PROBLEM TO WORK ON → Restate verbatim the span of lines below between the line with "Memilih Berjuang" and the line with "Arteta Bicara", including those two lines, and only that span.

EXTRACTED INFORMATION →
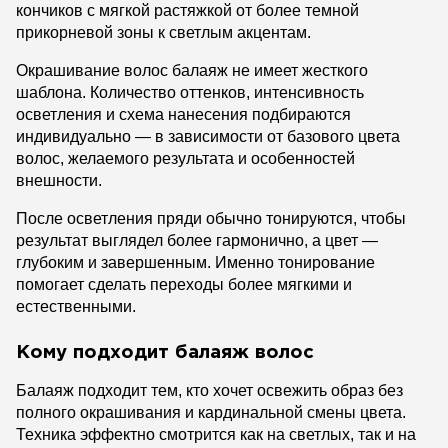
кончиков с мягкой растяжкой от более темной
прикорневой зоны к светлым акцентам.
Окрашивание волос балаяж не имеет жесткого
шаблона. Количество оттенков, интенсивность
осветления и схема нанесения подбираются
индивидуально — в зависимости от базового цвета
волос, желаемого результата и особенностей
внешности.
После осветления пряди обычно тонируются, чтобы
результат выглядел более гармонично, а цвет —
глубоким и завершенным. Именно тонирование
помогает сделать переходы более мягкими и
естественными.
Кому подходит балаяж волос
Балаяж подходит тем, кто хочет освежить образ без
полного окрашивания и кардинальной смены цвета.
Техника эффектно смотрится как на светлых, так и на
==
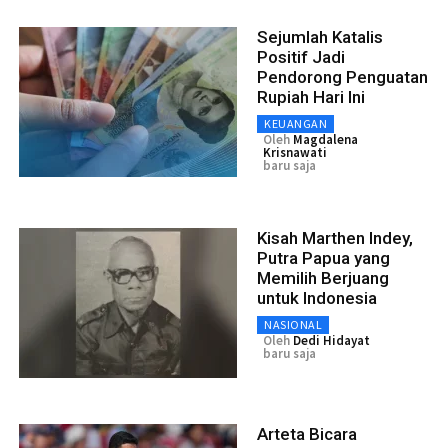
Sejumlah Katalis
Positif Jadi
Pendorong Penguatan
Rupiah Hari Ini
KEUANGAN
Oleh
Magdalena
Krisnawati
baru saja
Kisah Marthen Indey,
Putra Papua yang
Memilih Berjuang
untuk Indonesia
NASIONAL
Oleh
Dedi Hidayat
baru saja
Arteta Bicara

ANSWER TO THE EXERCISE →
Memilih Berjuang
untuk Indonesia
NASIONAL
Oleh
Dedi Hidayat
baru saja
Arteta Bicara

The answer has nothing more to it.